There is a load of noise being generated right now about Wikipedia being filtered by six of Britain’s largest ISPs because of instances of child pornography being found on certain articles. In a rather opportune coincidence, I came across the effect of this filtering mechanism a little over a week ago because of problems accessing some Ning networks that I am members of/operate with – importantly none of these are child pornography sites but are engineering and software coding related ones including the Ning Developer and Network Creator networks. I am not an apologist for those despicable scum, just someone who managed to get a written explanation of the transparent caching mechanism that is used by one of these ISPs – Plusnet. I thought it would be useful to post the description in full for those like Cory Doctorow, so they could understand the mechanism better rather than have to reverse engineer it.
My problems stated when I received posting timeouts on trying to sign up to the Ning Developer network, which produced the interesting error message of:
(104) Connection reset by peer
An error condition occurred while reading data from the network. Please retry your request.
Generated Tue, 25 Nov 2008 11:08:54 GMT by pcl-iwfcache02.plus.net (squid)
and in the end this message was being generated by problems in the Ning network configurations, which they resolved but it acted as the canary for revealing the transparent caching solution which was operating.

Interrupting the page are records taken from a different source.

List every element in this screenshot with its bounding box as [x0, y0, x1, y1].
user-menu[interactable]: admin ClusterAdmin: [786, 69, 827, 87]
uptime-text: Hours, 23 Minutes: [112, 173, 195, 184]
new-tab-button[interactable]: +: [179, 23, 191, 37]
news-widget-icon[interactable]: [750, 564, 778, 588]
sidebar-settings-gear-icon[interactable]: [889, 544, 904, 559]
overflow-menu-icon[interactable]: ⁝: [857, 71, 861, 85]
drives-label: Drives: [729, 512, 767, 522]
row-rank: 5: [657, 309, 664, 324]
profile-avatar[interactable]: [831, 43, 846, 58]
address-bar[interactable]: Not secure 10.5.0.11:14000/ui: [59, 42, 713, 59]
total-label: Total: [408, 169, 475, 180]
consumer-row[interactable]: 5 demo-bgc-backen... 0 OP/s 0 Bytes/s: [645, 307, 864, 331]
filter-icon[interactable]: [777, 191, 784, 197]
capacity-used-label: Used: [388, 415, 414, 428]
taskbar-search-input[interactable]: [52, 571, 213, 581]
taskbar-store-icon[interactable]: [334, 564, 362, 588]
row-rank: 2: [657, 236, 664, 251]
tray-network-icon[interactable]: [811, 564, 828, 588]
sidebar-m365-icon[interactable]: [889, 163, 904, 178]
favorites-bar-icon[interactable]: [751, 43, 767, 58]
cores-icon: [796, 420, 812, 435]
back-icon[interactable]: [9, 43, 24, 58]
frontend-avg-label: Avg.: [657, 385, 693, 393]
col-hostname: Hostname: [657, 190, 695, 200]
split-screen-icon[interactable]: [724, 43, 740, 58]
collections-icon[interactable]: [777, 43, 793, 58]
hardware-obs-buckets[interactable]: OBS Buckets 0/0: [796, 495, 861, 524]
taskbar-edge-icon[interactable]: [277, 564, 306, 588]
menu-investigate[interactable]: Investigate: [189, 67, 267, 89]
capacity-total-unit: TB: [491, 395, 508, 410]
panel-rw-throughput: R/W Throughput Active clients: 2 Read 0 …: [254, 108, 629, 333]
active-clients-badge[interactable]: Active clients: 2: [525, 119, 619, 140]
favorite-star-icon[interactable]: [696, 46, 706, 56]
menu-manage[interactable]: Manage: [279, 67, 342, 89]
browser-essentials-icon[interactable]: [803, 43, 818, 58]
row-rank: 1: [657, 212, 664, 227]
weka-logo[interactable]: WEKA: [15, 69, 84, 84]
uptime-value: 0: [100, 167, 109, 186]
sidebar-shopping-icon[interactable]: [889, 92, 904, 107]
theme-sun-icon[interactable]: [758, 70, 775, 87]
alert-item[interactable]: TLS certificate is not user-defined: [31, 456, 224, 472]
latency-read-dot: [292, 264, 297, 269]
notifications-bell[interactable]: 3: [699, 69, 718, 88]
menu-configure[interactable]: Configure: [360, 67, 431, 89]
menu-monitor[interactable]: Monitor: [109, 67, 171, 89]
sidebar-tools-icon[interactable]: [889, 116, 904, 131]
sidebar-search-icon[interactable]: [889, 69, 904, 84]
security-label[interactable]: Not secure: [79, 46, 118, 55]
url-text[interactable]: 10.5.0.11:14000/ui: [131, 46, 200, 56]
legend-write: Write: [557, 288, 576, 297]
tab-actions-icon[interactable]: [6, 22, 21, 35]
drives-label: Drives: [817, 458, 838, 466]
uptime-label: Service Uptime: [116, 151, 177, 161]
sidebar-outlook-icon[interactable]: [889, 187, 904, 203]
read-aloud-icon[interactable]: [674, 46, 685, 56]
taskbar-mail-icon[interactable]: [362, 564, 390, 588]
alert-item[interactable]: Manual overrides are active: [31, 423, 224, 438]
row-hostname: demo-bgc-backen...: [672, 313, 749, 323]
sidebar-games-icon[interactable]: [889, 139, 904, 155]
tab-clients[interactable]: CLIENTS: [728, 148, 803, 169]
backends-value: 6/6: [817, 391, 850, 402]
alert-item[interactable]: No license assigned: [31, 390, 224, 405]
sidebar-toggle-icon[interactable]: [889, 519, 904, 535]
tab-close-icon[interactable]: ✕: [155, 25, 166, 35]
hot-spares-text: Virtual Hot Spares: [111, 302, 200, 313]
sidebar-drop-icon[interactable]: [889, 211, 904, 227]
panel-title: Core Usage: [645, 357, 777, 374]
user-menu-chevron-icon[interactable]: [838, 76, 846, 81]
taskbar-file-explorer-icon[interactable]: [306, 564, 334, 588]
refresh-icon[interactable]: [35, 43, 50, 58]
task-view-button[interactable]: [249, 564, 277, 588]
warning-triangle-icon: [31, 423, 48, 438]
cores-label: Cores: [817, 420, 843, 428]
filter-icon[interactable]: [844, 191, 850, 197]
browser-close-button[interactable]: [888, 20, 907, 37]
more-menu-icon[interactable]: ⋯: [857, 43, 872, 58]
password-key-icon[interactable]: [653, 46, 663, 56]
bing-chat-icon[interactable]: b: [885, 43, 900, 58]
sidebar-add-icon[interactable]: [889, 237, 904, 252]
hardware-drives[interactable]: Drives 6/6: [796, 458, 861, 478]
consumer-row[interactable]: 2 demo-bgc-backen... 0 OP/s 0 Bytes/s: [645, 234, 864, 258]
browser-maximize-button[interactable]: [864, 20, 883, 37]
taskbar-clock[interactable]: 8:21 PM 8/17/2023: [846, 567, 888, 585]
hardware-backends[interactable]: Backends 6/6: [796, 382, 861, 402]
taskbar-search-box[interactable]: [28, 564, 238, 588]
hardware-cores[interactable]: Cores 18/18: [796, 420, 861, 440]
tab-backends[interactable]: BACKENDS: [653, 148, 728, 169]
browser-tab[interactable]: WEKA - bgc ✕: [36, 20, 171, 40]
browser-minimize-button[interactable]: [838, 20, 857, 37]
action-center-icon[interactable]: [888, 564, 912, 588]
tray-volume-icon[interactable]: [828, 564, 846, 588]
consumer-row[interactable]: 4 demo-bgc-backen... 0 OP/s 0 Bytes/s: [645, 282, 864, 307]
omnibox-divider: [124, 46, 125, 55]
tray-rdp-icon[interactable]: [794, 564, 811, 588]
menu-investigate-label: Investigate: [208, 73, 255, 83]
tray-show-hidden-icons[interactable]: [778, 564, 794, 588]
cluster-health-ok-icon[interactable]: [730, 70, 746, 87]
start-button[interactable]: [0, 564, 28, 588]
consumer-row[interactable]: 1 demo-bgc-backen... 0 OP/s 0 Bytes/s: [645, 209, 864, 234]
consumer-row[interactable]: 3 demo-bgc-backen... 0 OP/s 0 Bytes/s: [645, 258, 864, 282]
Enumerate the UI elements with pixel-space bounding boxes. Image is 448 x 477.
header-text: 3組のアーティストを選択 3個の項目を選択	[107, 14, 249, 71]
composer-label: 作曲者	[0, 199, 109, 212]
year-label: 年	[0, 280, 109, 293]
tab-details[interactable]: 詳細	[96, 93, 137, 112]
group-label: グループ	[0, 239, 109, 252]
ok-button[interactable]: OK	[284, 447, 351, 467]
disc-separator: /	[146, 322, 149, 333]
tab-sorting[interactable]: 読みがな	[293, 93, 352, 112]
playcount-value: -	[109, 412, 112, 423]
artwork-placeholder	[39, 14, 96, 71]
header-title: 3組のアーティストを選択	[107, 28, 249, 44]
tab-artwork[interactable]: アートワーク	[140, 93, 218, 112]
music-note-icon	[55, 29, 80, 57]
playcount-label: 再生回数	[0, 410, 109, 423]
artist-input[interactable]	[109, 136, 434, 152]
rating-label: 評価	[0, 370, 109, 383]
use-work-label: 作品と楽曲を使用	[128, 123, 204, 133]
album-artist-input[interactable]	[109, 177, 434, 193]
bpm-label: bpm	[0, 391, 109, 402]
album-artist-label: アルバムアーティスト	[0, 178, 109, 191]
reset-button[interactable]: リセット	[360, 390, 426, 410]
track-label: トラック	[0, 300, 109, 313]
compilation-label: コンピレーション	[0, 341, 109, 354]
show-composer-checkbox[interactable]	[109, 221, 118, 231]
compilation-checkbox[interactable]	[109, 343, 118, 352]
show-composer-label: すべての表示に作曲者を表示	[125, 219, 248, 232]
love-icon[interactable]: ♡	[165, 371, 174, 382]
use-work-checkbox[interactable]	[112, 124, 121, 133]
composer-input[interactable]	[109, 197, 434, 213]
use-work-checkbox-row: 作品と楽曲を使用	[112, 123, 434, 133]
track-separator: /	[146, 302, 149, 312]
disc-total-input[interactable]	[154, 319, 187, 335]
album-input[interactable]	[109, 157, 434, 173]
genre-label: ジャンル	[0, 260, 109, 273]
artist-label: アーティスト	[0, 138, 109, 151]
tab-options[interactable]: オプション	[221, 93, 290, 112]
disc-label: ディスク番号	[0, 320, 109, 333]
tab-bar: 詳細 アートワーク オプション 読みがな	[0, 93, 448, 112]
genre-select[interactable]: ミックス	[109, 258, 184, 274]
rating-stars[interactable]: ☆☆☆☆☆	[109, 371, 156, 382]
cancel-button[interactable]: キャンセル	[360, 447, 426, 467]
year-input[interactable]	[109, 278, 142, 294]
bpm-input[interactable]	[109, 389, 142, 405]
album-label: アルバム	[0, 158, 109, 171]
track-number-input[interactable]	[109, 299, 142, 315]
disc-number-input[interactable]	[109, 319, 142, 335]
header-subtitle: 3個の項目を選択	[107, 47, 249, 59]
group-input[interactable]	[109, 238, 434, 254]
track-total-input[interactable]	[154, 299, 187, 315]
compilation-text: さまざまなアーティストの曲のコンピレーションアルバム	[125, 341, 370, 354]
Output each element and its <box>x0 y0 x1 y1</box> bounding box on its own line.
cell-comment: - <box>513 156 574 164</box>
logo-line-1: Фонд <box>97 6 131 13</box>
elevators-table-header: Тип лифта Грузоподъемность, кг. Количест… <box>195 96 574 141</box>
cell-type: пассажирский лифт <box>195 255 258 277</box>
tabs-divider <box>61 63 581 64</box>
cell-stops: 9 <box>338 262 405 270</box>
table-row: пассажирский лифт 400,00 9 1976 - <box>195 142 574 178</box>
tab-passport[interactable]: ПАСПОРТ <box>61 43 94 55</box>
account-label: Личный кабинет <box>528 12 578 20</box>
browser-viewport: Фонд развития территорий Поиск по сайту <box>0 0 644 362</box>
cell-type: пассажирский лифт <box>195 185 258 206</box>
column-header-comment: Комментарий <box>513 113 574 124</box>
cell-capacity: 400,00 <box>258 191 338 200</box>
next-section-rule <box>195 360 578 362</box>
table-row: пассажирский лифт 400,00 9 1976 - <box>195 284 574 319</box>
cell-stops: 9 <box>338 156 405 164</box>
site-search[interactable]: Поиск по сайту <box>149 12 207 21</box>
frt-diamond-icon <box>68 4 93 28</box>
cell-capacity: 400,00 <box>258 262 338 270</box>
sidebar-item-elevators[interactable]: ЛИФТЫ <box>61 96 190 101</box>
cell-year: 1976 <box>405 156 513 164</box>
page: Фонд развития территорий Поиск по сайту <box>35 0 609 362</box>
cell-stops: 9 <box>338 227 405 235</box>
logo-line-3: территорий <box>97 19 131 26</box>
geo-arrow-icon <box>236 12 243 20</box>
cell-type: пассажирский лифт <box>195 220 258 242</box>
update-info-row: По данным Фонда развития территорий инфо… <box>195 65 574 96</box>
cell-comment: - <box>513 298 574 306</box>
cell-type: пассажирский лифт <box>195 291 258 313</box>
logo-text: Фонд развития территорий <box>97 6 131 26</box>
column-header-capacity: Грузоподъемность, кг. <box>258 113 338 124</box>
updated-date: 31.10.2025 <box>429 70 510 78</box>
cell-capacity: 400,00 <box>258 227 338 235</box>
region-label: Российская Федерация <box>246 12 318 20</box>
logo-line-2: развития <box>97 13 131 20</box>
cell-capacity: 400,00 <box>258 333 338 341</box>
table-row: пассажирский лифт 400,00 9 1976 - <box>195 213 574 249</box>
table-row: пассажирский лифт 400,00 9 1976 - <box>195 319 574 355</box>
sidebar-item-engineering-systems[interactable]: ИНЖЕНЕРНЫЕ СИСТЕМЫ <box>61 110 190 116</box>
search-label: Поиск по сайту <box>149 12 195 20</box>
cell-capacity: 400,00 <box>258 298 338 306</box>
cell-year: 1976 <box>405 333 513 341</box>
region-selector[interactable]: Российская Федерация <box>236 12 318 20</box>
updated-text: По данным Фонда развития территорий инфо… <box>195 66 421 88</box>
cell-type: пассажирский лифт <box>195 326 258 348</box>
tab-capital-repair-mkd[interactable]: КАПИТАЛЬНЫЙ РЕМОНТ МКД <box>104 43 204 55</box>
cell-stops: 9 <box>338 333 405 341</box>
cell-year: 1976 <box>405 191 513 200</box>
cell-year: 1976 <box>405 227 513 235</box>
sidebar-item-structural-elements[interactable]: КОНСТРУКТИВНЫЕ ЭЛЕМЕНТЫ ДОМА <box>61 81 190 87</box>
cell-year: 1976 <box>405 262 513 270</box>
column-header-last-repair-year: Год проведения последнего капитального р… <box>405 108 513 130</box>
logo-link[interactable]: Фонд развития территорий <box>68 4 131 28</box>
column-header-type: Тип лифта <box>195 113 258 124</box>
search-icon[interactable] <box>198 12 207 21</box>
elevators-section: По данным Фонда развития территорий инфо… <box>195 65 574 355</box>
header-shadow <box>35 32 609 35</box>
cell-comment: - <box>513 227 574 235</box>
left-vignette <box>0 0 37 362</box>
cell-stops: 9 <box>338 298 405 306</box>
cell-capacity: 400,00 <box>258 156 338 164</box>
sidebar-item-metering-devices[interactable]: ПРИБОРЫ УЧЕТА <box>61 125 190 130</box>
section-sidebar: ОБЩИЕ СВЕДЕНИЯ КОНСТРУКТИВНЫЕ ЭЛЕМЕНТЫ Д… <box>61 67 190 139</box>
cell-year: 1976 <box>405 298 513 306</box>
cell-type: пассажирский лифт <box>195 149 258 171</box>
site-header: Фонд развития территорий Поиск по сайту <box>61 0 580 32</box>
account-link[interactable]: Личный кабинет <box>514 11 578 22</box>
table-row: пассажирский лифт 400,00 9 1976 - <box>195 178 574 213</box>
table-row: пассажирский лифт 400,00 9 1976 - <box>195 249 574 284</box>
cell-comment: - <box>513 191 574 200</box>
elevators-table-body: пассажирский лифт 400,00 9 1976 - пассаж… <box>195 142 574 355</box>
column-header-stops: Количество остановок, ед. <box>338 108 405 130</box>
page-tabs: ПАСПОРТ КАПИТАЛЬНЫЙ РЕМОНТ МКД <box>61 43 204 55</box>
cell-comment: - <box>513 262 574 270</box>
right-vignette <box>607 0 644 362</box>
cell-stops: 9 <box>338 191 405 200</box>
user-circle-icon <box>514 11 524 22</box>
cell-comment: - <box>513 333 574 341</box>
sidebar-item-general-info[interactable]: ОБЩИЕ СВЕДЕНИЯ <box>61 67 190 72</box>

Why it was operating was not particularly clear. After the error went away with Ning, I thought nothing more until a Tweet response came back from someone else on Plusnet who operated Nings, to which I replied with a comment about Plusnet and transparent caching. Now Plusnet, like other ISPs, are now on Twitter and there was an immediate response and a reference to a new update on my open ticket to Plusnet about my problems. The response was:
Dear Mr Nock,
Apologies for the confusion but all of your traffic does not pass through these proxies. Their purpose is to prevent access to websites that are listed on the Internet Watch Foundations child abuse lists – http://www.iwf.org.uk/
Our routers firirstly check the IP address of the server that’s hosting the URL you’re trying to access. If they determine that the IP address is also used to host one of the websites on the IWF list then your request is passed to the IWF proxies.
A lookup is then done and if the address you’re trying to access matches one on the list then the request is denied. If it doesn’t match, then the request should be honoured and you shouldn’t experience any problems.
Here’s a visual depiction – http://community.plus.net/wp-content/uploads/2008/12/iwf_process_flow.png
This isn’t foolproof though and we have seen issues akin to what you’re experiencing with other shared sights like Yahoo profiles and Flickr. The URL you’re trying to access will be perfectly safe (and won’t be on the IWF list) but the process is breaking down somewhere.
I’ll do some playing around with ning on a test line and assuming I can replicate the problem I’ll raise it internally so we can fix it for you.
For those interested, here is the visual depiction referenced above:
I was initially concerned that all my content was passing via this transparent cache – a privacy and performance concern – but as described above this does not happen unless I hit the criteria set by the ‘suspect list’. However it seems that the suspect list is a little suspect, particularly for shared sites like Ning, Flickr, and now as we see Wikipedia.